Top of Material provided

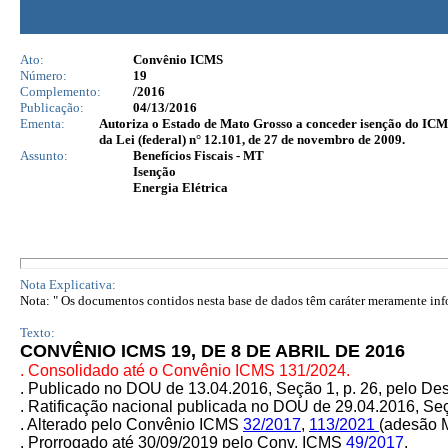
Ato:
Convênio ICMS
Número:
19
Complemento:
/2016
Publicação:
04/13/2016
Ementa:
Autoriza o Estado de Mato Grosso a conceder isenção do ICMS i
da Lei (federal) n° 12.101, de 27 de novembro de 2009.
Assunto:
Benefícios Fiscais - MT
Isenção
Energia Elétrica
Nota Explicativa:
Nota: " Os documentos contidos nesta base de dados têm caráter meramente infor
Texto:
CONVÊNIO ICMS 19, DE 8 DE ABRIL DE 2016
. Consolidado até o Convênio ICMS 131/2024.
. Publicado no DOU de 13.04.2016, Seção 1, p. 26, pelo D
.
Ratificação nacional publicada no DOU de 29.04.2016, Seçã
. Alterado pelo Convênio ICMS
32/2017
,
113/2021
(adesão 
. Prorrogado até 30/09/2019 pelo Conv. ICMS
49/2017
.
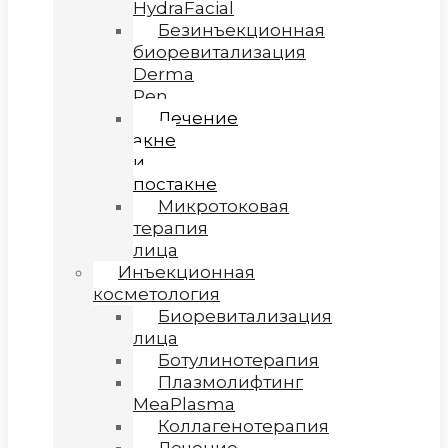
HydraFacial
Безинъекционная
биоревитализация
Derma
Pen
Лечение
акне
и
постакне
Микротоковая
терапия
лица
Инъекционная
косметология
Биоревитализация
лица
Ботулинотерапия
Плазмолифтинг
MeaPlasma
Коллагенотерапия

Bottom of Material provided

Quote only the lines from the line containing "HydraFacial" through the end of the entries, keeping the first and the last.

Exercise output ▸
HydraFacial
Безинъекционная
биоревитализация
Derma
Pen
Лечение
акне
и
постакне
Микротоковая
терапия
лица
Инъекционная
косметология
Биоревитализация
лица
Ботулинотерапия
Плазмолифтинг
MeaPlasma
Коллагенотерапия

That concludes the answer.